While there's prior associations between retinal photos and autism, I'm by default very skeptical of any AI algorithm purporting "100% accuracy". It smells like data leakage.
I would bet that even physicians aren't 100% consistent in their diagnosis of autism. If that's the case, then it should be more or less impossible for any other diagnostic approach to be 100% consistent with the physician diagnoses.
Edit: After reading the study closer, this criticism might be a bit harsh. In their autism subjects, they excluded those with mild/moderate autism. Limiting to severe cases should mean there's a higher degree of confidence/consistency in the diagnoses.
I'm not actually sure where the Petapixel article authors are getting the phrase "100% accuracy", as it does not show up in the article they are writing about, nor does it appear in the only other article they link to. Putting it in quotes makes it seem like a claim the model creators are making about their model, but I don't see them making that claim in general. They say the model matched all the sample data in this case, not that it's 100% accurate—presumably for the same reasons you are hesitant to do so. Unless I'm missing something, Petapixel should correct their headline.
> I would bet that even physicians aren't 100% consistent in their diagnosis of autism.
That's because autism is diagnosed by using the DSM. You can take an x-ray of an arm and see the fracture, but in order to diagnose autism you have to determine 'persistent deficits in social communication and social interaction across multiple contexts'.
It is all dependent on how society defines things, and is fluid (and IMO, somewhat dubious).
I try not to immediately call BS on these types of studies…but in this case there are some concerns.
“The data sets were randomly divided into training (85%) and test (15%) sets. We used 10-fold cross-validation to obtain generalized results of model performance. Data splitting was performed at the participant level and stratified based on the outcome variables. Because the data classes were imbalanced for symptom severity (ADOS-2 and SRS-2), we performed a random undersampling of the data at the participant level before conducting data splitting. Moreover, we examined different split ratios (80:20 and 90:10) to assess the robustness and consistency of the predictive performances across diverse splitting proportions.”

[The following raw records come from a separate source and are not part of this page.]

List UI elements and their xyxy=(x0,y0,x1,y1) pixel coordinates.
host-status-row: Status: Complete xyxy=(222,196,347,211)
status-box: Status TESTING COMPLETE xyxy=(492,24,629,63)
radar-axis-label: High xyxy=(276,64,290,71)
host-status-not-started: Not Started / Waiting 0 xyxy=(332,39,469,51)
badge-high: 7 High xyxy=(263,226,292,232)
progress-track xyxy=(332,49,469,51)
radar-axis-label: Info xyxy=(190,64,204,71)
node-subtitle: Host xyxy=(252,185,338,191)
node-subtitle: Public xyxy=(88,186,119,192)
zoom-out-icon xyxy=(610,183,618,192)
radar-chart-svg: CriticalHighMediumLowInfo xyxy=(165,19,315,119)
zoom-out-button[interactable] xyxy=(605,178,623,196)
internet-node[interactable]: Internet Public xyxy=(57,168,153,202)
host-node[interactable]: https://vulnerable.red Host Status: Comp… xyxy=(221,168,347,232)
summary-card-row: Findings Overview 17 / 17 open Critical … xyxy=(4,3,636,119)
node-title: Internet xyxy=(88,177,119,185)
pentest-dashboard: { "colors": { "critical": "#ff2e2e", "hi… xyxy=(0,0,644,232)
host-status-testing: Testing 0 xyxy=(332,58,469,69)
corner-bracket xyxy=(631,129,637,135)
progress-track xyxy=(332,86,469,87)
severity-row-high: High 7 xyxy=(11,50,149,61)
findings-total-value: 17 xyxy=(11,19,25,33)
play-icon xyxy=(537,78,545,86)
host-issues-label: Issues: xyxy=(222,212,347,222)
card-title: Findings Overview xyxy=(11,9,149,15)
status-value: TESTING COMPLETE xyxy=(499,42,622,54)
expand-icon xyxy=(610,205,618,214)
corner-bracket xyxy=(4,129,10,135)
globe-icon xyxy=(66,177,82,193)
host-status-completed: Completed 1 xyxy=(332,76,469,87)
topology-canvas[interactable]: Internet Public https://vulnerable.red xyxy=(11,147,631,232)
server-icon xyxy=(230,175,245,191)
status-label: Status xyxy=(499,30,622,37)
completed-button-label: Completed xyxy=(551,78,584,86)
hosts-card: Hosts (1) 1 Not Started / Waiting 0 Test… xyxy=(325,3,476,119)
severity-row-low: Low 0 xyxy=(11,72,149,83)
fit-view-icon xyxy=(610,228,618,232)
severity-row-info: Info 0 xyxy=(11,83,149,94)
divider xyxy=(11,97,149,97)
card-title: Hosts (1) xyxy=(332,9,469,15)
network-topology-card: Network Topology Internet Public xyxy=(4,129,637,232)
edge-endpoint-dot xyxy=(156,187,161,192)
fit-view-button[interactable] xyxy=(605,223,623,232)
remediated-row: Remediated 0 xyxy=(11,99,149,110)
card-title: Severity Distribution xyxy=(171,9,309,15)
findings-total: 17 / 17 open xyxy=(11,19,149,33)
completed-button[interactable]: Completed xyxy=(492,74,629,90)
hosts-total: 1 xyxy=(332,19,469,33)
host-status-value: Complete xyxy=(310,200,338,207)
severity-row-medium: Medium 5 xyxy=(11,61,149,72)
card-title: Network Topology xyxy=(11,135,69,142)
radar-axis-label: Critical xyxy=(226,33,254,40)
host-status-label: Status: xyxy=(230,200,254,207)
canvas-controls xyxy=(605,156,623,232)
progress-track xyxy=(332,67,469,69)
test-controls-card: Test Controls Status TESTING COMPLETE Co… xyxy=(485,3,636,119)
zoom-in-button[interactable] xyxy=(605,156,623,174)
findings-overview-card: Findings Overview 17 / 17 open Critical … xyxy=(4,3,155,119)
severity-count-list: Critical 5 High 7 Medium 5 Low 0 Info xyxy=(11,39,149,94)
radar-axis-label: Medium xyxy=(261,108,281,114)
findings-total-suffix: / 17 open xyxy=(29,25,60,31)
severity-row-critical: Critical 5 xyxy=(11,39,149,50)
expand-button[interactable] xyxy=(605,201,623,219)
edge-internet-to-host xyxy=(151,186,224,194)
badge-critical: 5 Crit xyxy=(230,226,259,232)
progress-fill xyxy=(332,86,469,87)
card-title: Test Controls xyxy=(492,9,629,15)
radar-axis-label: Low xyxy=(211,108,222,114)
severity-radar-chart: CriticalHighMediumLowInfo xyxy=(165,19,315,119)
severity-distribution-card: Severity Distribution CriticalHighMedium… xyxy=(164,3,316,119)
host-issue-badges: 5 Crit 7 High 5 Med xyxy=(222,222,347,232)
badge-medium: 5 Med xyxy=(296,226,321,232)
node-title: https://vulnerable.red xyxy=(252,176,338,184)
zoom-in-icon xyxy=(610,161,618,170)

* undersampling is problematic here and probably introduced some bias. These imbalanced class problems are just plain hard. Claiming one hundred percent on an imbalanced class problem should probably cause some concern.
* data split at the participant level has to be done really careful or you’ll over fit
* multiple comparisons bias by testing multiple split ratios on the same test data. Same with the 10-fold cross Val.
* not sure if they validated results on any external test data
* outcome variable stratification also has to be done really carefully or it will introduce bias; seems particularly sensitive in this case
* using severity of symptoms as class labels is problematic. These have to really have been diagnosed the same way / consistently to be meaningful.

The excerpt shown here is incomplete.